WHAT YOU ARE ASKED TO DO:
Of the lines in the data below, write out exactly those from the one holding "Identify the location of Notes" through the one holding "What do you see at coordinates (1238, 2142)", both included.

EXTRACTED INFORMATION:
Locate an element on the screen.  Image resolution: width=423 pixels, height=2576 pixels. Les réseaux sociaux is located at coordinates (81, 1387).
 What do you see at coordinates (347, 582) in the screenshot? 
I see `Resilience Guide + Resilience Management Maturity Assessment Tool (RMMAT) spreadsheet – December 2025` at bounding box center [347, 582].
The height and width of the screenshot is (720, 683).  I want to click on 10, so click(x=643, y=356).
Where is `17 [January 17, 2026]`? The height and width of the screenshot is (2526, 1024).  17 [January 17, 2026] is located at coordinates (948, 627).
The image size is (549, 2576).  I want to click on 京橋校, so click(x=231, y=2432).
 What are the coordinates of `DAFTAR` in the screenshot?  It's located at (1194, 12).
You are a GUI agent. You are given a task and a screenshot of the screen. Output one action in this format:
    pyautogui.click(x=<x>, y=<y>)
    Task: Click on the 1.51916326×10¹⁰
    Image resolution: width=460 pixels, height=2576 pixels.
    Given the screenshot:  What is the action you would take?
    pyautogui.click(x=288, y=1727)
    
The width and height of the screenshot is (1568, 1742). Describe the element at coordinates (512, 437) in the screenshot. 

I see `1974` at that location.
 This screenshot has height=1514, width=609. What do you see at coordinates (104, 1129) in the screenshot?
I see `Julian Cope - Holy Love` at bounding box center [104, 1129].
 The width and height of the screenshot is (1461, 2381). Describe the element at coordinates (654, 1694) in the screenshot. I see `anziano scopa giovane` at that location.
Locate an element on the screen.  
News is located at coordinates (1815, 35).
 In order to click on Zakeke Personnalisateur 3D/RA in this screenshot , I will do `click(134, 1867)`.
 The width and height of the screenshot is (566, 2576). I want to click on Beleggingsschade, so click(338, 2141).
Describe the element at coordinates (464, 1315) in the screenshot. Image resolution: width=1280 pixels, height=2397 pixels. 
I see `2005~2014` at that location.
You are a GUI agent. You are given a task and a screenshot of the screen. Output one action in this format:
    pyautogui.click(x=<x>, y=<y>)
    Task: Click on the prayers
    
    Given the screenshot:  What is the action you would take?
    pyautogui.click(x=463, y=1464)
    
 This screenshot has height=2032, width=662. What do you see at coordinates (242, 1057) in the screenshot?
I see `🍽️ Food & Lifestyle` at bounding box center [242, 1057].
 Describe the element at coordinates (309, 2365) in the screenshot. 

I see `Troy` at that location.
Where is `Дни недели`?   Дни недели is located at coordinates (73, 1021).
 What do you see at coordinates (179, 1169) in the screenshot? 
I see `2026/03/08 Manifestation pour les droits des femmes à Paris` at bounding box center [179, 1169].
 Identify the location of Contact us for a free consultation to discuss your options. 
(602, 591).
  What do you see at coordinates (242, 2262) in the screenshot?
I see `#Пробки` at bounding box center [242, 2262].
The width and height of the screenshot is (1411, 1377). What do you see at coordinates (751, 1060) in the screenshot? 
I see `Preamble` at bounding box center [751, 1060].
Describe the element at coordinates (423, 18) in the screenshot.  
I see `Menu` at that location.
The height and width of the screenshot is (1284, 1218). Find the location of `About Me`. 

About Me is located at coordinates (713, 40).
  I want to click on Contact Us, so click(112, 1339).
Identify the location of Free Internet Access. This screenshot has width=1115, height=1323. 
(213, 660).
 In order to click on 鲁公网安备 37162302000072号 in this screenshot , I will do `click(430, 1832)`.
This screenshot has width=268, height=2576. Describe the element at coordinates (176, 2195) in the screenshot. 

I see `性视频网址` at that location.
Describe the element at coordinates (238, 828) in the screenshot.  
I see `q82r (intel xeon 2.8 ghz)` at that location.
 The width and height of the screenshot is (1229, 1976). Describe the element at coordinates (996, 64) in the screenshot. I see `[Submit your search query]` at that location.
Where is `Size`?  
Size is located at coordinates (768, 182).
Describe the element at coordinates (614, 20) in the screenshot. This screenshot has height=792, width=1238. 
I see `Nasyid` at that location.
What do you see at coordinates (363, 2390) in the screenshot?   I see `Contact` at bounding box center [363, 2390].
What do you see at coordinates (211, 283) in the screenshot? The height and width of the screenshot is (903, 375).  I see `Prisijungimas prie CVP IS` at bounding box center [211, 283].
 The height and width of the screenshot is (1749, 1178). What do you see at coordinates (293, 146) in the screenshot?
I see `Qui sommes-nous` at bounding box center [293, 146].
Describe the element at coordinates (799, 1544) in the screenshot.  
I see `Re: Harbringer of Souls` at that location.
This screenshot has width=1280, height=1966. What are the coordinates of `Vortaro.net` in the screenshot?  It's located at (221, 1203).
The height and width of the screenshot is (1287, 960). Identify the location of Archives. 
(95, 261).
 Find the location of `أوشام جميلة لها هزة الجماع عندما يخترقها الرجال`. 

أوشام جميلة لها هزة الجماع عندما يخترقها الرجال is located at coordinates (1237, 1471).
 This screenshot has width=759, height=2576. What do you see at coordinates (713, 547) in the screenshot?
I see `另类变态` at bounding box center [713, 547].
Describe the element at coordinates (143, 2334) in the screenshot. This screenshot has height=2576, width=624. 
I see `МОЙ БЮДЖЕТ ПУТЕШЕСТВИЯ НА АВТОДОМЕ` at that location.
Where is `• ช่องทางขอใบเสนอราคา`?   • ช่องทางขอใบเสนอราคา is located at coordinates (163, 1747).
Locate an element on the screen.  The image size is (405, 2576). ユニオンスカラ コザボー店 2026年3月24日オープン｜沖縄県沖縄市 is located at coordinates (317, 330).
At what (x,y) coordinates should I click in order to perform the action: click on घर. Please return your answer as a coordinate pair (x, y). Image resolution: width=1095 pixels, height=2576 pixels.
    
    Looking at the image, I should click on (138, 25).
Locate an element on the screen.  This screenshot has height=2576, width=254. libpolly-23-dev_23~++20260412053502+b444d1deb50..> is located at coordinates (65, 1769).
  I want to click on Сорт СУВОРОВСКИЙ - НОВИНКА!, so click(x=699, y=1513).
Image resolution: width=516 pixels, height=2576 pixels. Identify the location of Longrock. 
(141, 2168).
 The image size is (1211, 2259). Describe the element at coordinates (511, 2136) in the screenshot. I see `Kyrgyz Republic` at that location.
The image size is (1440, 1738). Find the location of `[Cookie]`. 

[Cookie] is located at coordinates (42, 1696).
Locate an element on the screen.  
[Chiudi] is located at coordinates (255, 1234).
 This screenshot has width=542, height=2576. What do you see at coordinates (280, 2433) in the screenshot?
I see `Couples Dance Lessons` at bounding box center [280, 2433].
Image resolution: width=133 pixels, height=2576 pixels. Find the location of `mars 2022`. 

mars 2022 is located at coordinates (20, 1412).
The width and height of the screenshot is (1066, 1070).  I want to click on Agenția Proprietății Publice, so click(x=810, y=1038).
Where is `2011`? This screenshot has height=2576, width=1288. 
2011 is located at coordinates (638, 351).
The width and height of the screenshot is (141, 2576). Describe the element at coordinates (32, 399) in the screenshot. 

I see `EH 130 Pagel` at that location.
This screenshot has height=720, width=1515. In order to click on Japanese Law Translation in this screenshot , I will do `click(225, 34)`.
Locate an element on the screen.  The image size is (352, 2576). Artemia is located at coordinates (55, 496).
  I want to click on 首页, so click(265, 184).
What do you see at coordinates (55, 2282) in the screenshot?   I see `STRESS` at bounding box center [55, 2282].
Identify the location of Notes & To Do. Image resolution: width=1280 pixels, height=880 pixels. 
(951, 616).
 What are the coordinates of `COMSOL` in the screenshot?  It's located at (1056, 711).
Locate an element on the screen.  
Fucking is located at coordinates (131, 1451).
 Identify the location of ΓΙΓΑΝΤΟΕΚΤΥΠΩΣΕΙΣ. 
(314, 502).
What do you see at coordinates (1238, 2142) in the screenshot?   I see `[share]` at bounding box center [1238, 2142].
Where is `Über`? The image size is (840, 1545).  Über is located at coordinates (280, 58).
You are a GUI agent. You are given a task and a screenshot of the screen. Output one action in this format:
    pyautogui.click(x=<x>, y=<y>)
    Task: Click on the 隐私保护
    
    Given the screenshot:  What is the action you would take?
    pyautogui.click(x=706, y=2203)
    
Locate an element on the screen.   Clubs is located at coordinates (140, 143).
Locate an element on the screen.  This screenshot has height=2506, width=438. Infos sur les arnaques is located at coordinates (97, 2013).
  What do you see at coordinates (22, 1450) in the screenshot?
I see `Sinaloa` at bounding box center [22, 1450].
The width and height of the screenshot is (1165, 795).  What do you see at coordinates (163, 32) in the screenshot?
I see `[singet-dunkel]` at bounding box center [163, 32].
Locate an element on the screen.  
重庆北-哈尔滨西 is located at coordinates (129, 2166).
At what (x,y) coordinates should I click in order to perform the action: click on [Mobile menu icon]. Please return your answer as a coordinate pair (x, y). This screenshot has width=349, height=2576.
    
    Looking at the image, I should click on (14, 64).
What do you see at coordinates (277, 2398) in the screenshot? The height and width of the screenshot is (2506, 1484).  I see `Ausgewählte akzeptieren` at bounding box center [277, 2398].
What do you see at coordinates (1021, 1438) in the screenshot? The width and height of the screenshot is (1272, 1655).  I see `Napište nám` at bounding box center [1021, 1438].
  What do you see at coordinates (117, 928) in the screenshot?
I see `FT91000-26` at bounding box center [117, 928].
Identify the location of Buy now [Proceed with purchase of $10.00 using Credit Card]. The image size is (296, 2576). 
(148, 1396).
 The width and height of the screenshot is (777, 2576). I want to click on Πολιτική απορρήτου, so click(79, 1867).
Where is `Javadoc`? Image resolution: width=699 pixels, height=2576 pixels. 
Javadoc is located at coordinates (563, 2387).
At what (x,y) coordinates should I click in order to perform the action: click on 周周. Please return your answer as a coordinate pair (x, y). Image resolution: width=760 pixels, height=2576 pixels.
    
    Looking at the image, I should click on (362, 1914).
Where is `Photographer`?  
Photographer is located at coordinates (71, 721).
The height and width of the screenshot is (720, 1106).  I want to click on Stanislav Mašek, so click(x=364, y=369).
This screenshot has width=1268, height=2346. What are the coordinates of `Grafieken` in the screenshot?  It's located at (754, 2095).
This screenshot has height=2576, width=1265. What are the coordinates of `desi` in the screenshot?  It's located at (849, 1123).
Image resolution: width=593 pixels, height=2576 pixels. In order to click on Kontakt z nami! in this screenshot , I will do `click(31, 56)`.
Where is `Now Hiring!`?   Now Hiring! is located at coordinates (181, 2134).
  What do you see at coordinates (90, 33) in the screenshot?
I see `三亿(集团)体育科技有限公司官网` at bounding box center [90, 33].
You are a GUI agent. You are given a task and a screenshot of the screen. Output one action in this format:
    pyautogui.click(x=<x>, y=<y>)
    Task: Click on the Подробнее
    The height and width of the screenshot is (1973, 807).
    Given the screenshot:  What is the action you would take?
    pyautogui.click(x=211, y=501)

RESPONSE TO THIS TASK:
Identify the location of Notes & To Do. Image resolution: width=1280 pixels, height=880 pixels. 
(951, 616).
 What are the coordinates of `COMSOL` in the screenshot?  It's located at (1056, 711).
Locate an element on the screen.  
Fucking is located at coordinates (131, 1451).
 Identify the location of ΓΙΓΑΝΤΟΕΚΤΥΠΩΣΕΙΣ. 
(314, 502).
What do you see at coordinates (1238, 2142) in the screenshot?   I see `[share]` at bounding box center [1238, 2142].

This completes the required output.